Leveraging Self-Consistency for Data-Efficient Amortized Bayesian Inference
Marvin Schmitt, Desi R. Ivanova, Daniel Habermann, Ullrich Köthe, Paul-Christian Bürkner, Stefan T. Radev
TL;DR
This work addresses data efficiency in amortized Bayesian inference by exploiting a symmetry of the joint model $p(\boldsymbol{\theta}, \mathbf{Y})$ under Bayes' rule. The authors invert Bayes' theorem to monitor the marginal likelihood and introduce a self-consistency loss that penalizes variance of $\log(p(\boldsymbol{\theta}) p(\mathbf{Y}|\boldsymbol{\theta}) / q_{\boldsymbol{\phi}}(\boldsymbol{\theta}|\mathbf{Y}))$ across parameter samples, thereby improving neural posterior (NPE) and neural posterior-likelihood (NPLE) estimators, particularly in low-data regimes.

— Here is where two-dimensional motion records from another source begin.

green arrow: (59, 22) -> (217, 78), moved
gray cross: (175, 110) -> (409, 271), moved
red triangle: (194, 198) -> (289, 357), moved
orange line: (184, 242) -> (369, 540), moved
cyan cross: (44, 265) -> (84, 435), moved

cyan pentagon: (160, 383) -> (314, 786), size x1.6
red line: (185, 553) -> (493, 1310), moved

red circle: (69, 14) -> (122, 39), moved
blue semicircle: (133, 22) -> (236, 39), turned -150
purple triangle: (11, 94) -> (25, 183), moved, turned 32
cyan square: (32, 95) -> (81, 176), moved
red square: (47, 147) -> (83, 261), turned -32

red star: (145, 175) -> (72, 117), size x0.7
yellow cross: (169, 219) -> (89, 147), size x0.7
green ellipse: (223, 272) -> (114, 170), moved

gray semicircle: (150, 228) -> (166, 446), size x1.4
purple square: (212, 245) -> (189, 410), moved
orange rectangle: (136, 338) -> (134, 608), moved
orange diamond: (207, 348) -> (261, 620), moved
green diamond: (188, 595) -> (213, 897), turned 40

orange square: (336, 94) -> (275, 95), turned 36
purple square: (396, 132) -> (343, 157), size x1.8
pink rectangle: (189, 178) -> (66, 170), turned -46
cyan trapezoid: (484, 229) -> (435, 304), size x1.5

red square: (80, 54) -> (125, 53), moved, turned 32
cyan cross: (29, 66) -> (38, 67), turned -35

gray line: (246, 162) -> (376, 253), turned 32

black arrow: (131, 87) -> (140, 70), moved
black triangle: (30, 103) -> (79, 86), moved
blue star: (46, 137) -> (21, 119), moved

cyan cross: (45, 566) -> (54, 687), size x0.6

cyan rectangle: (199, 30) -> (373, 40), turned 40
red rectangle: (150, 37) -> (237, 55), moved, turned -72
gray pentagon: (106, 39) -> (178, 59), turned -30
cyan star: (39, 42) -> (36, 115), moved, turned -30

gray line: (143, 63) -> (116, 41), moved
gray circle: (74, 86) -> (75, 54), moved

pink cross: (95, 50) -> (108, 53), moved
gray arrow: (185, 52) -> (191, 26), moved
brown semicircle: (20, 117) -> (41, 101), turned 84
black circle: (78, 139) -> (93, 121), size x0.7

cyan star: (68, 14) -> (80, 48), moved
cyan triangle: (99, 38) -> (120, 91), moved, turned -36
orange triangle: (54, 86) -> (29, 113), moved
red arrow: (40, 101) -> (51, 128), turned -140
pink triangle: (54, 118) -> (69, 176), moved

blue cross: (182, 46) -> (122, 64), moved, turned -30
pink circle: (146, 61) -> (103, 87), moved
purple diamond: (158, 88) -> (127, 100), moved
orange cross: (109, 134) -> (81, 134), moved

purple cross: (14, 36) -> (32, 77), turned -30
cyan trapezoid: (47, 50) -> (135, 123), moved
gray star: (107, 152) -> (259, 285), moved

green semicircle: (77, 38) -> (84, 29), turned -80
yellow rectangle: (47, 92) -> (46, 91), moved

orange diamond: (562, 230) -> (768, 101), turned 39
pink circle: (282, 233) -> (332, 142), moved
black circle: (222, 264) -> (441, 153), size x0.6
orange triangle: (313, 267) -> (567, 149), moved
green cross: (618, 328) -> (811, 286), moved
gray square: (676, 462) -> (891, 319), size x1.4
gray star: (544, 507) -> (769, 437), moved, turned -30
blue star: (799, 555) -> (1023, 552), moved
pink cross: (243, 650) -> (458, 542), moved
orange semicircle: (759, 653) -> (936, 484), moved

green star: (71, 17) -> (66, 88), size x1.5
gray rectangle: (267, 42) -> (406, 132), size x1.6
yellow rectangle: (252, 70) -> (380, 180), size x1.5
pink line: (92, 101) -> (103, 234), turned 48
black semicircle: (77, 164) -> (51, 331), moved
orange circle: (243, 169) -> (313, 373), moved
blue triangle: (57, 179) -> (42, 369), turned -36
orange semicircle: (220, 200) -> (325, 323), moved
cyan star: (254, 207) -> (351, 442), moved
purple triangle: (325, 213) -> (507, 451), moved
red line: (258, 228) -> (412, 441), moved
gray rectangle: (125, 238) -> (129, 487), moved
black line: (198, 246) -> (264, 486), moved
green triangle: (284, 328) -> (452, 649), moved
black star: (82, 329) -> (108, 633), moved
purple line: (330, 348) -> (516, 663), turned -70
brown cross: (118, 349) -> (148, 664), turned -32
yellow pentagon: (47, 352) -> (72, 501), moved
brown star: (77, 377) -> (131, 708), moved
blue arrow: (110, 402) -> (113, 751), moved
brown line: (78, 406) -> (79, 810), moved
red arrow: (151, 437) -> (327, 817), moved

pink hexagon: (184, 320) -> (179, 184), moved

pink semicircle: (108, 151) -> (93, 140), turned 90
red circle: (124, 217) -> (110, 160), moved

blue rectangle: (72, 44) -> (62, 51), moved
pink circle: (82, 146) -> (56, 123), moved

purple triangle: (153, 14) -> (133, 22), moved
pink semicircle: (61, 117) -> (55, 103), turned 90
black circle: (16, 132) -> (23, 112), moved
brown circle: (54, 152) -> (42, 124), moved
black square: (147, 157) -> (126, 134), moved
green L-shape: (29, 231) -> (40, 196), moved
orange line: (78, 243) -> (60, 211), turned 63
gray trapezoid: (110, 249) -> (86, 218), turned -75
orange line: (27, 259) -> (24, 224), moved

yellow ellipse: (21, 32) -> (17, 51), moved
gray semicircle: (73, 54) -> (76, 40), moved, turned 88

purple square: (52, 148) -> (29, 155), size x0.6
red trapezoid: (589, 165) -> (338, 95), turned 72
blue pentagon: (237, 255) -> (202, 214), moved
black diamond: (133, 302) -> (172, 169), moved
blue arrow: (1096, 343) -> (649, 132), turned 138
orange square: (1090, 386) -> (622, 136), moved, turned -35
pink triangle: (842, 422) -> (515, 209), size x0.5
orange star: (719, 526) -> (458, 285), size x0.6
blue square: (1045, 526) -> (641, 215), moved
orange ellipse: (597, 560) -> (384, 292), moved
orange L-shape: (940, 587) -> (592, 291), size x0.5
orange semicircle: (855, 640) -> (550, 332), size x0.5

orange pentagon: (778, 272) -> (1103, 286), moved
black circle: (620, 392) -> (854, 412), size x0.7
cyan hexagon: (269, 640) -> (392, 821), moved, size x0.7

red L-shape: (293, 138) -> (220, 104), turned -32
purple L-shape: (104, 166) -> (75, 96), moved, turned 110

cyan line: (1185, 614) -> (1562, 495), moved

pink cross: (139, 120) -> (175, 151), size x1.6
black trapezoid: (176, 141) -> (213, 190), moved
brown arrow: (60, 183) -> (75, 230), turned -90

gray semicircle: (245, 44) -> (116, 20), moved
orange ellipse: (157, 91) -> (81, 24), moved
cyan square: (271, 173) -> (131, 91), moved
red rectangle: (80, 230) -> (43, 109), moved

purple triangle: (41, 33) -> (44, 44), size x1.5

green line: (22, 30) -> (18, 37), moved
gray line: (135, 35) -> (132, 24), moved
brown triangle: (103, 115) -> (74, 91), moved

The method integrates with both explicit and learned likelihoods (via $q_{\boldsymbol{\eta}}(\mathbf{Y}|\boldsymbol{\theta})$), and empirical results across Gaussian mixtures, two moons, Hes1 biology, source localization, and high-dimensional time series demonstrate sharper marginal-likelihood estimates, better calibrated posteriors, and more accurate posterior samples. The approach offers data-efficient augmentation to SBI/ABI pipelines and can extend to sequential SBI and other density estimators, albeit with added training cost and reliance on tractable prior densities.
Abstract
We propose a method to improve the efficiency and accuracy of amortized Bayesian inference by leveraging universal symmetries in the joint probabilistic model of parameters and data. In a nutshell, we invert Bayes' theorem and estimate the marginal likelihood based on approximate representations of the joint model. Upon perfect approximation, the marginal likelihood is constant across all parameter values by definition. However, errors in approximate inference lead to undesirable variance in the marginal likelihood estimates across different parameter values. We penalize violations of this symmetry with a \textit{self-consistency loss} which significantly improves the quality of approximate inference in low data regimes and can be used to augment the training of popular neural density estimators. We apply our method to a number of synthetic problems and realistic scientific models, discovering notable advantages in the context of both neural posterior and likelihood approximation.